Nonetheless, progress has continued. Closely watching the advance are so-called biohacker communities, online groups that digest any new data to guide their own regimens of potential longevity drugs-typically therapies for other illnesses taken off-label - hoping for a headstart on treatments whose effectiveness will later be fully proven. The search for life-lengtheners has long attracted bunk science and charlatans, and the addition of outsider research - legitimate or not - could give medical experts pause. "That's something that the aging community is really wrestling with right now.
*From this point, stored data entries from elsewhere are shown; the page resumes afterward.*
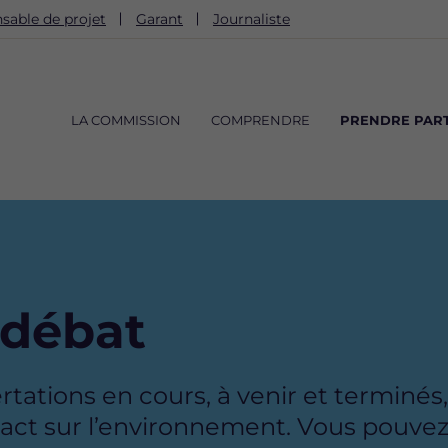
sable de projet
Garant
Journaliste
Navigation
principale
LA COMMISSION
COMPRENDRE
PRENDRE PART
 débat
ations en cours, à venir et terminés, 
 sur l’environnement. Vous pouvez f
Aging has really been pushed to the forefront, which is a good thing. But we're trying to get past the pseudoscience of the Fountain of Youth and that kind of thing."

But even as that tension persists, amateur discourse around these drugs may have the effect of drawing the attention of physicians. A primary feature of digital communities devoted to gerontology is to share where certain therapies may be procured. It provides not just an access point for future users, but it could also serve to reassure prospective prescribers. "There's a small group of them at first. But once they see some of their colleagues doing this - and maybe their colleagues have 100 or 500 patients on rapamycin - then they start to feel comfortable." Thus, as the online community of people allegedly taking these drugs grows, its relationship with the medical community becomes more reciprocal, and a given drug's credibility "percolates through the medical community that way."